Kids, don't do crime!  Hopefully Hollywood will take me in, and I'll be an awesome superhero!  That would be cool!  I don't feel forced to go into it or anything, but all my years of being the child of a famous person has taught me how to handle fame the right way.  I think I'm ready.  Anyways, I got so lost in my own thoughts that I barely hear Nico say,

"Jason! Truth or dare!"  "Uhh, dare I guess!", my very stupid best friend replies.  He was so caught up in it that he answered Dare to Nico!  Nico has the WORST dares!  Ever!  We played on the Argo 2 once, when we were going to Epirus, and poor Frank stunk like pegasus manure for weeks afterward.  I see an evil glint in his eyes.  This cannot be good.

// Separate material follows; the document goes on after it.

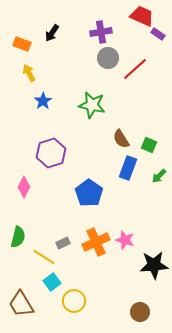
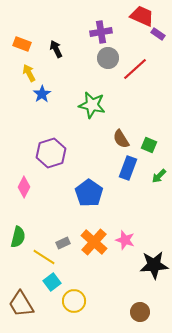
black arrow: moved 4 px right, 16 px down; rotated 120 degrees clockwise
blue star: moved 1 px left, 7 px up
orange cross: moved 2 px left; rotated 24 degrees counterclockwise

"I dare you to let us blindfold you and have everyone feed you whatever they want, one by one.  Mixtures are allowed.", Nico says after conspiring with Leo.  Leo adds, "I brought two blenders, one for smoothies, and one for disgusting combinations.  I also have disgusting food I stole from the kitchen and the Hermes cabin.  Have at it!" 

I grab Percy's panda themed eye mask (really, panda themed?!) and pull it over Jason's eyes.  "Can you see?", I asked.  "Nope!", he replies. 
I go first, grabbing a spoonful of pickle juice, and mixing it with grape jelly.  Thalia hates grape jelly, and I'm contemplating involving it in any dares against her. 

But I have a target this round.  Annabeth.  My plan is so dastardly, that even Rachel won't have seen it coming.  Rachel's dares are evil, by the way.  We played with her once before the storm, with Will, Nico, Lou Ellen, Jason, and Cecil.   It was fun, but Rachel proved that she and Lou Ellen are formidable foes when it comes to awful dares. 

"Jason, open your mouth.", I say to him.  He does, and I feed him my concoction. "Ugh, is that pickle juice!", he says.  "Yep!", I say, feeling proud of myself.  Calypso gives him raw onions and cookie dough.  Hazel gives him a green apple. 

Annabeth gives him grape soda and puréed pickles and onions, all mixed together.  He gagged at that one.  Percy mixes Annabeth's leftover concoction with saltwater, and feeds him that.  Typical Percy.  Kayla and Austin pool their ideas together, mixing dark chocolate, chives, and asparagus.  Their least favorite things, apparently. 

Jason didn't even flinch at that one.  He likes dark chocolate.  Will says, "I'm sorry guys, but I don't have the heart to be so mean.", and gives Jason ice cream.  Bless his heart.  Rachel mixes hot dog water, chopped chili peppers, and mustard with orange soda.  It smelled disgusting, and probably tasted worse, since poor Jason almost threw up.  I feel bad.